EXERCISE DATA Block Start
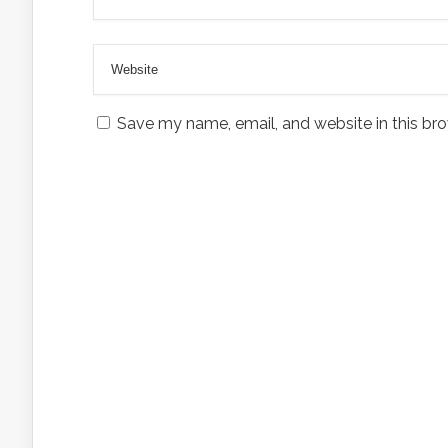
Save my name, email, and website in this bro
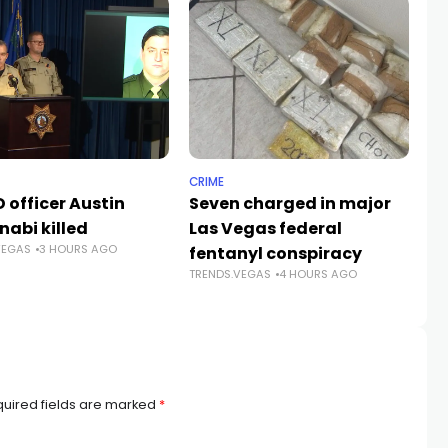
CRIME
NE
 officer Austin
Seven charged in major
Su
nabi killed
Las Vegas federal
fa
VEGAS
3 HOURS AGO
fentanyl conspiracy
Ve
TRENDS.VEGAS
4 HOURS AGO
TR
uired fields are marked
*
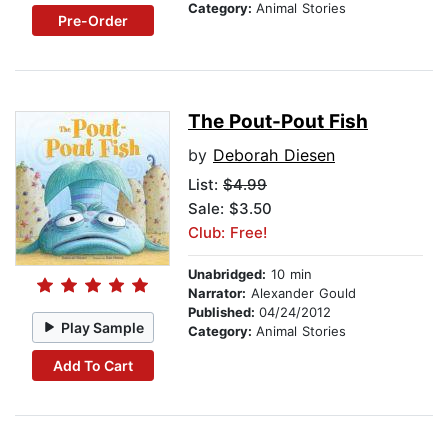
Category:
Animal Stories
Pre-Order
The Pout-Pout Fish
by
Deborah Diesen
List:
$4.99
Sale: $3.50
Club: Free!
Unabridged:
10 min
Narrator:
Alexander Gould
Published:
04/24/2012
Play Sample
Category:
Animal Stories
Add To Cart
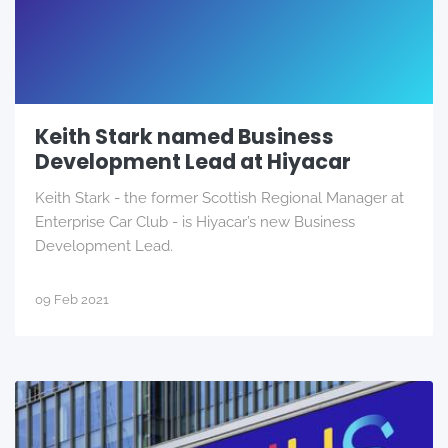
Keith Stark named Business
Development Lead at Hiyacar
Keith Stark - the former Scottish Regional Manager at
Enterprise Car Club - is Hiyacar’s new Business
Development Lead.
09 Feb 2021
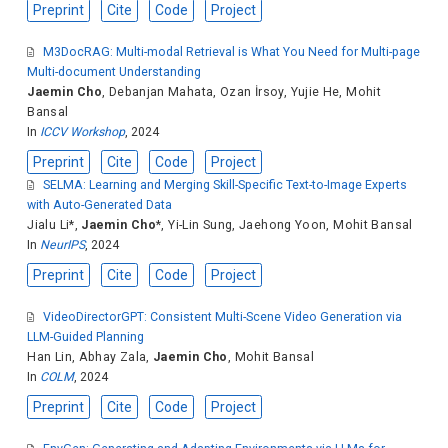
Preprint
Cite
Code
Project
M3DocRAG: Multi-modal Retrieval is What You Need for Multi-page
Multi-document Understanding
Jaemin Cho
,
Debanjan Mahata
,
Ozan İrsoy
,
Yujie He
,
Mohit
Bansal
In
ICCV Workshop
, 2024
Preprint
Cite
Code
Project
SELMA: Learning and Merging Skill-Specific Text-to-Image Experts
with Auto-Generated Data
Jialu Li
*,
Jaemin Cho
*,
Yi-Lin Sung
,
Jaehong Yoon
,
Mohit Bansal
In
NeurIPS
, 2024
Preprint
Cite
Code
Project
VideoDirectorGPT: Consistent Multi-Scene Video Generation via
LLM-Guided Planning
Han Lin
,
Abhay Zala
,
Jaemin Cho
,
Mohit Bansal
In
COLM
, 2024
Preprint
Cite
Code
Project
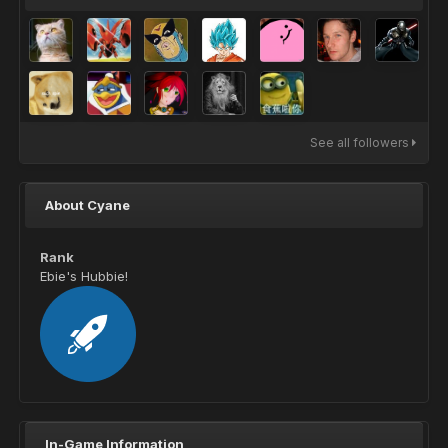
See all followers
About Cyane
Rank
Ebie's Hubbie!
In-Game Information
EXERCISE DATA Block End
EXERCISE DATA Block Start
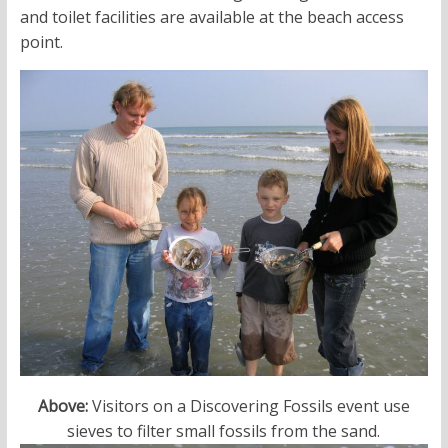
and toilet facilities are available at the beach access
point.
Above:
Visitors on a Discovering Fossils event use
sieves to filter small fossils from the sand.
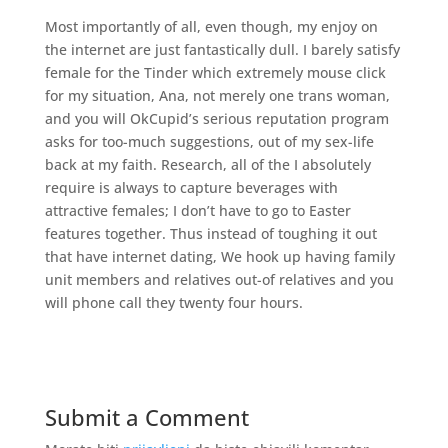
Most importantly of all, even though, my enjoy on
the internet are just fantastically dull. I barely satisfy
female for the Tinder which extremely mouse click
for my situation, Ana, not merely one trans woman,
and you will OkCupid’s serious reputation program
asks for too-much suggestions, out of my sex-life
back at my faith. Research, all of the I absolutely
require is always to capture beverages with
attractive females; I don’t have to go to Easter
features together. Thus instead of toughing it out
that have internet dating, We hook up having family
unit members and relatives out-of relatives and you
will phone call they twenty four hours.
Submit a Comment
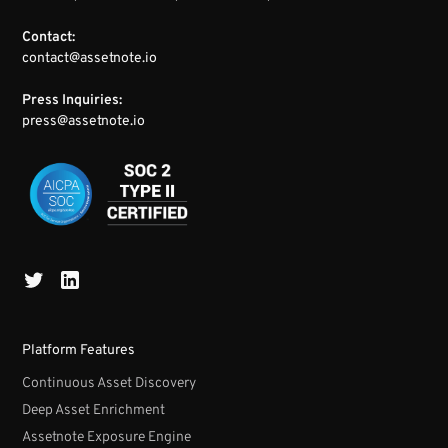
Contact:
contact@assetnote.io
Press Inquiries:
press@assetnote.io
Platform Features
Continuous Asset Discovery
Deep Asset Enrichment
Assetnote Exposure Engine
EXERCISE DATA Block End
Your answer should be one number: the count of lines in the records above that contain "Hiyacar".

__PROBLEM SOLUTION__: 2